I fumbled. I wasn’t, I said, certain. Had only seen the doctor for a moment. Something inside, I thought, had gone wrong....
I was immensely lost in all this. He had known she was ill—but not seriously ill, nor of what! I grabbed at one certain point of behaviour for myself. One had to. I was, anyhow, going to make no mischief. Like Guy, I would give no “gratuitous information” of any sort. For better or for worse, I wouldn’t. News of septic poisoning was obviously not for Napier, not for any one—except for the two names on the grubby slip of paper. This septic poisoning seemed to mean only one of two things, a child or not a child. That was most utterly Iris’s business. Iris the desirous—for a child. “To be playmates with.” And I wondered, just then, if it had been another Hector-not-so-proud. “Like to have a winner once....” I kept on hearing that slightly husky voice saying little things.
“What I mean to say is,” Napier said, with sudden astounding calm, “that this is perfectly idiotic. What? You see, I hadn’t the faintest idea....”
But when, deceived by the calm of his voice, I looked at him, I found it better to look away again at the frowsty old lay-sister sewing away at her stocking. It was mean to look at him, he was too naked. I realised how masked we always are, how this is a world of masked men, how we are masked all day long, even on the most trivial occasions. Then I felt his hands suddenly tight around my arm. And tighter. Now what?
“I’m awfully sorry,” I said idiotically.
“Look here—I say, for God’s sake! You see, I don’t understand. What? She wrote to me weeks ago that she was going to be just slightly ill, and now....”
The fingers dropped from my arm. “Hell!” he muttered. “Oh, hell! What?” He hadn’t the faintest idea of what he was saying. I wished to God he had, I didn’t want to listen to him, I hated listening to him, it was like spying on the man. Spying on Tristram wandering in the forest raving with love for Yseult. But what could I do? How leave him like this? How let him return to Venice like this? Good Lord, and Venice waiting in the taxi! If she saw him like this.... Good Lord, was the man mad to have brought Venice with him! Here, to see Iris! The misty impulses of a man of honour ... do nothing behind his wife’s back. After, you know, having done everything.
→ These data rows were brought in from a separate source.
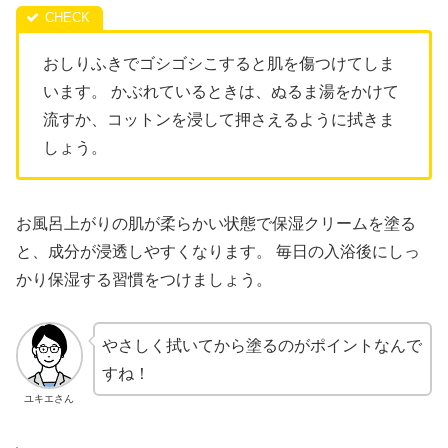
おしりふきでゴシゴシこすると肌を傷つけてしま
います。 かぶれているときは、ぬるま湯をかけて
流すか、コットンを浸して押さえるように拭きま
しょう。
お風呂上がりの肌が柔らかい状態で保湿クリームを塗る
と、成分が浸透しやすくなります。 毎日の入浴後にしっ
かり保湿する習慣をつけましょう。
やさしく拭いてから塗るのがポイントなんで
すね！
ユキエさん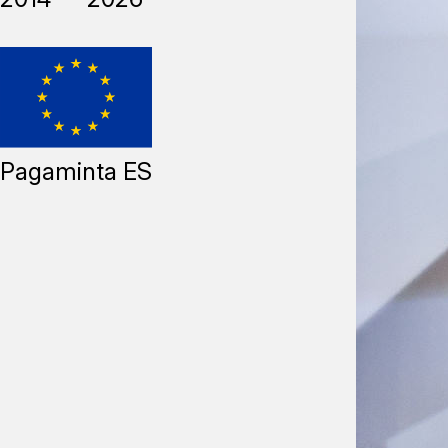
Pagaminta ES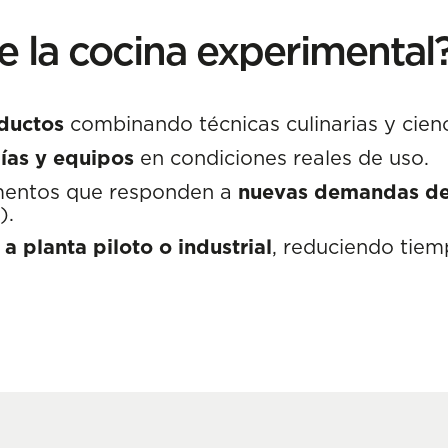
 la cocina experimental
oductos
combinando técnicas culinarias y cienc
ías y equipos
en condiciones reales de uso.
imentos que responden a
nuevas demandas de
).
 a planta piloto o industrial
, reduciendo tiem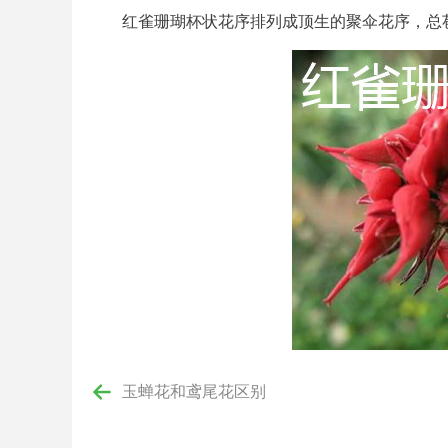
红雀珊瑚杯状花序排列成顶生的聚伞花序，总
玉蝉花和鸢尾花区别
But ... Good Lord, if Venice grew tired of waiting in the taxi and came and found Napier like this, like a demented knight in a story! Venice of the lion’s cub head, the mischievous, loyal eyes, dear Venice! adoring and adorable Venice! Napier’s wife....
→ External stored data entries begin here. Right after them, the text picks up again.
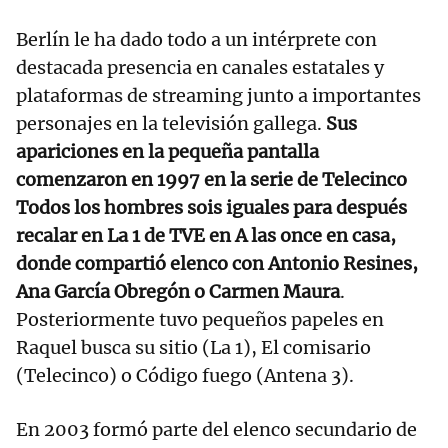
Berlín le ha dado todo a un intérprete con
destacada presencia en canales estatales y
plataformas de streaming junto a importantes
personajes en la televisión gallega.
Sus
apariciones en la pequeña pantalla
comenzaron en 1997 en la serie de Telecinco
Todos los hombres sois iguales para después
recalar en La 1 de TVE en A las once en casa,
donde compartió elenco con Antonio Resines,
Ana García Obregón o Carmen Maura
.
Posteriormente tuvo pequeños papeles en
Raquel busca su sitio (La 1), El comisario
(Telecinco) o Código fuego (Antena 3).
En 2003 formó parte del elenco secundario de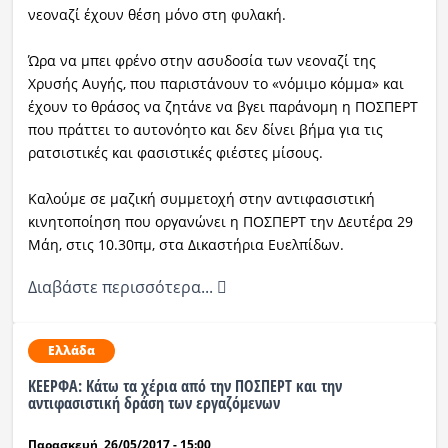
νεοναζί έχουν θέση μόνο στη φυλακή.
Ώρα να μπει φρένο στην ασυδοσία των νεοναζί της
Χρυσής Αυγής, που παριστάνουν το «νόμιμο κόμμα» και
έχουν το θράσος να ζητάνε να βγει παράνομη η ΠΟΣΠΕΡΤ
που πράττει το αυτονόητο και δεν δίνει βήμα για τις
ρατσιστικές και φασιστικές φιέστες μίσους.
Καλούμε σε μαζική συμμετοχή στην αντιφασιστική
κινητοποίηση που οργανώνει η ΠΟΣΠΕΡΤ την Δευτέρα 29
Μάη, στις 10.30πμ, στα Δικαστήρια Ευελπίδων.
Διαβάστε περισσότερα...
Ελλάδα
ΚΕΕΡΦΑ: Κάτω τα χέρια από την ΠΟΣΠΕΡΤ και την
αντιφασιστική δράση των εργαζόμενων
Παρασκευή, 26/05/2017 - 15:00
And, at that moment, I saw Venice again at the Loyalty, that night ten months ago, happily waiting for Napier, whose wife she would be in three days. “Darling, darling, darling!” That night of Gerald’s death! And then for the first time I remembered the cry of “Iris!” in the night, and the two red rear-lights swerving into South Audley Street, and I understood how it was that Iris in her letter had called me her “destroyer” ... her “destroyer” with love, for no lover could have passed her way that night had I told her about Gerald. And Napier had passed her way, Napier whom she had seen that night for the first time in many years, Napier her ancient friend. “There were two roads leading from a certain tree....” And the two roads had come together in the darkness of that night, in the darkness of cruelly blind chance, and now they had come together again in the darkness of this night, while Venice waited outside....
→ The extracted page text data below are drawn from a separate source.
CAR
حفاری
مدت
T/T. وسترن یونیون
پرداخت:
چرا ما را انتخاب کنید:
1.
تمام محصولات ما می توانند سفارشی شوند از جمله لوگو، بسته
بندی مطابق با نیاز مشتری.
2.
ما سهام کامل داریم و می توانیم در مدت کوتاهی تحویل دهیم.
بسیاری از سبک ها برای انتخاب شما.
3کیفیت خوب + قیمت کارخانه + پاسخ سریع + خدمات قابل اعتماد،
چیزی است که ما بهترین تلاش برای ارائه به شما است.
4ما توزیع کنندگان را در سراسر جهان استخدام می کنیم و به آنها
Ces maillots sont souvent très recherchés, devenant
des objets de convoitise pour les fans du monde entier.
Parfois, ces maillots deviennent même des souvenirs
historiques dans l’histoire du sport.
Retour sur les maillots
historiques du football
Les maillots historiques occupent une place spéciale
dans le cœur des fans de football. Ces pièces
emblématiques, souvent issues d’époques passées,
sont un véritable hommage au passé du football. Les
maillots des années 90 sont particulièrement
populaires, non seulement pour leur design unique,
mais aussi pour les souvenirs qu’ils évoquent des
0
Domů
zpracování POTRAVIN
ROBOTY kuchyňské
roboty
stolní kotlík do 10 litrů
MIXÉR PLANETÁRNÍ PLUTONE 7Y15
I couldn’t, you can see, not do anything just then. I couldn’t let this love-lost man be found by Venice in her husband’s shoes. Napier and Venice, the happy lovers.... I was on Venice’s side. For Venice! Always, I was for Venice. One likes so few people, but one likes those few very, very much. This love-lost man must be woken up, must behave. Of course he must behave! Venice, for Venice! How dared he have done this to Venice? Marrying her on the third day from that night....
I asked him where he was staying, and when he said “the Meurice,” I told him that if he would go now I could ring him up when I had seen the doctor. “It’s no good waiting here,” I said. “I know the doctor.”